2 beginning in October 2023. (Id. ¶ 32.) Webster issued a default notice on December 5, 2023, demanding Dormitory Corp. “pay the past due monthly payments on or before December 20, 2023.” (Id. ¶ 36.) However, Dormitory Corp. did not cure the default, and failed “to pay monthly installments of principal and interest in each of the months thereafter, including the months of

December 2023, January 2024, February 2024, March 2024, April 2024, and May 2024.” (Id. ¶ 37.) On June 5, 2024, Plaintiff accelerated the indebtedness owed by Dormitory Corp. under the Bonds. (FAC ¶ 44.) Plaintiff now seeks to foreclose on the Mortgage and to extinguish the 1965 Deeds’ restrictive covenant requiring that the Property be held in trust for SCCC’s use. (Id. at 11–12.) PROCEDURAL HISTORY On July 17, 2024, Plaintiff filed the initial complaint seeking foreclosure of the Property against Defendants, extinguishment of the purported restrictive covenant, and appointment of a receiver. (Compl., ECF No. 10). Shortly thereafter, Plaintiff filed the First Amended Complaint.

(See generally FAC, ECF No. 34). On April 16, 2025, Defendants filed a partial motion to dismiss the Second Cause of Action in the FAC, accompanied by a supporting memorandum of law, which now sits before the Court. (Defs. Mot., ECF No. 92; Defs. Mem. in Support, ECF No. 94.) Plaintiff’s counsel filed an opposition to the Motion to Dismiss (Pltf. Opp., ECF No. 95) and Defendants filed a Reply thereafter. (Defs. Reply, ECF No. 99.) LEGAL STANDARD Under Rule 12(b)(6) of the Federal Rules of Civil Procedure, a claim is subject to dismissal for “failure to state a claim upon which relief can be granted” if it fails to state a legally cognizable claim. Fed. R. Civ. P. 12(b)(6). The claim must therefore contain sufficient allegations which,

3 when accepted as true, rise above “the speculative level” and “state a claim to relief that is plausible on its face.” Bell Atl. Corp. v. Twombly, 550 U.S. 544, 555, 570 (2007). A claim maintains facial plausibility when “the plaintiff pleads factual content that allows the court to draw the reasonable inference that the defendant is liable for the misconduct alleged.” Ashcroft v. Iqbal, 556 U.S. 662,

678 (2009) (quoting Twombly, 550 U.S. at 556). In examining a motion to dismiss under Rule 12(b)(6) the Court must regard all allegations as true and draw all reasonable inferences in favor of the plaintiff.
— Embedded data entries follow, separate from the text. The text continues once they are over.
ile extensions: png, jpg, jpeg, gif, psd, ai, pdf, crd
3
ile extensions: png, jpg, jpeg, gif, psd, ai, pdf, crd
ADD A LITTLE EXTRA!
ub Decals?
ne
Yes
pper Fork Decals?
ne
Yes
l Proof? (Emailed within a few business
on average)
Tsirelman v. Daines, 794 F.3d 310, 313 (2d Cir. 2015). However, this presumption does not apply to “threadbare recitals of the elements of a cause of action, supported by mere conclusory statements.” Iqbal, 556 U.S. at 678. A court may consider documents that are attached as exhibits to the complaint, or which are incorporated by reference. In re Thelen LLP, 736 F.3d 213, 219 (2d Cir. 2013) (holding a court may, “consider only the complaint, any written instrument attached to the complaint as an exhibit, any statements or documents incorporated in it by reference, and any document upon which the complaint heavily relies.”); see also Chambers v. Time Warner, Inc., 282 F.3d 147, 152–153 (2d

Cir. 2002). Furthermore, a court is not bound to regard as true allegations in the complaint which are contradicted by written documents attached as exhibits or incorporated by reference. See Faber v. Metropolitan Life Insurance Co., 648 F.3d 98, 104 (2d Cir. 2011); see also Roth v. Jennings, 489 F.3d 499, 510–11 (2d Cir. 2007) (holding that when evaluating a motion to dismiss, a court may consider documents incorporated by reference and may reject allegations that are contradicted by those documents.) DISCUSSION Any party seeking to extinguish a restriction on real property for the benefit of charity or education must meet the requirements of Real Property Actions and Proceedings Law (“RPAPL”)

4 § 1955. RPAPL § 1955 governs the extinguishment of restrictions on real property, including those imposed for “educational” purposes. Up State Tower Co., LLC v.